Little Annie & Baby Dee

Danach kamen noch die restlichen Begleitmusiker an Schlagzeug und Bass auf die Bühne und last but not least Little Annie im schwarzen Kostüm und mit schwarzem Stock. Es war aber keine Altersschwäche, auch wenn Gesicht und auch Stimme durchaus von einem ereignisreichen Leben ahnen ließen. Sie tänzelte immer wieder über die Bühne, dass man sich an Cab Calloway erinnert fühlte. Die Lieder im Cabaret-Stil, den die Dresden Dolls wieder salonfähig gemacht haben, waren mitreißend (leider so sehr, dass ausgerechnet hinter uns jemand immer haarscharf am Takt vorbei mitstampfte und -schnippte, dass man ausrasten mochte) und auch Brian Viglione (bekanntlich eine Hälfte der Dresden Dolls, bevor er sich Botanica anschloss) am Rand begeistert mitging.
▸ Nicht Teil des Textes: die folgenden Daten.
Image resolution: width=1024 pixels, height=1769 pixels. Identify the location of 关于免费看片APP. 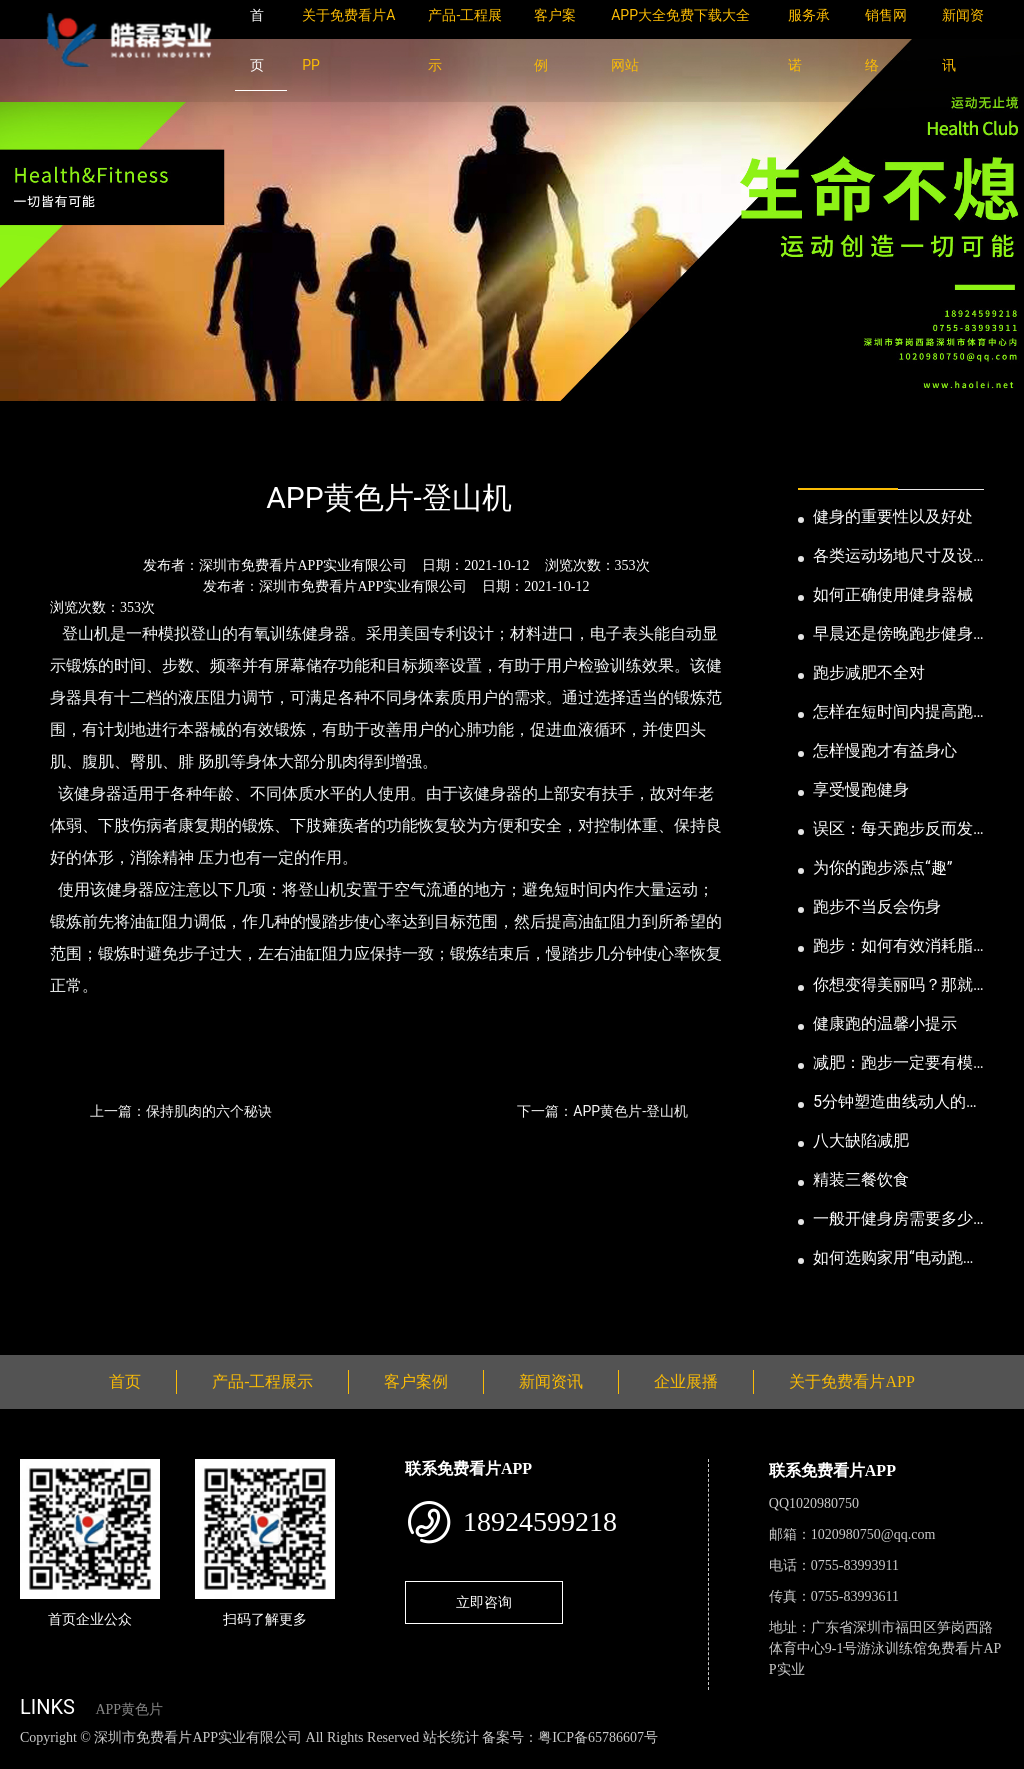 (851, 1381).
Little Annies Stimme wirkte nur bei ruhigeren Passagen brüchig, ansonsten hätte sie das Studio auch ohne Mikrofon unterhalten können. Und das, obwohl sie ständig eine Zigarette griffbereit hatte. Man hatte ihr das Privileg eingeräumt, auf der Bühne rauchen zu dürfen und extra einen Aschenbecher auf einem kleinen Tischchen hingestellt. Das nutzte dann auch ein heftig angetrunkener Gast aus dem Publikum aus, der ebenfalls rauchte und dann plötzlich nach vorne ging und rücksichtsvoll die Zigarette im Ascher entsorgte, dabei allerdings Promille abhängig äußerst elegant stolperte und nur um Haaresbreite nicht in andere Besucher fiel, sondern letztlich unversehrt wieder in seinen Sessel plumpste.
Da die Band am nächsten Morgen früh nach Hamburg weiterreisen musste, wurde es nicht die sonst durchaus übliche Veranstaltung bis in die Puppen, sondern "nur" ein recht kurzes Set. Nach knapp einer Stunde verließ das Quintett die Bühne, kam aber noch einmal für eine lautstark geforderte Zugabe zurück.


Wünsche blieben bei dieser wunderbaren Revue eigentlich keine offen, auch wenn ich mich persönlich über Because You're Gone gefreut hätte, einer Kollaboration von Paul Wallfisch und Little Annie, die auf ihrem Album Genderful und auch auf Botanicas Who You Are zu finden ist und letztes Jahr auch von David J (dem ehemaligen Bassisten von Bauhaus) auf seinem Album Not Long For This World.gecovert wurde. Und passenderweise wird David J auch beim nächsten Small Beast Ende November zu Gast sein, wieder im Studio des Dortmunder Schauspielhauses und natürlich wieder mit mir im Publikum.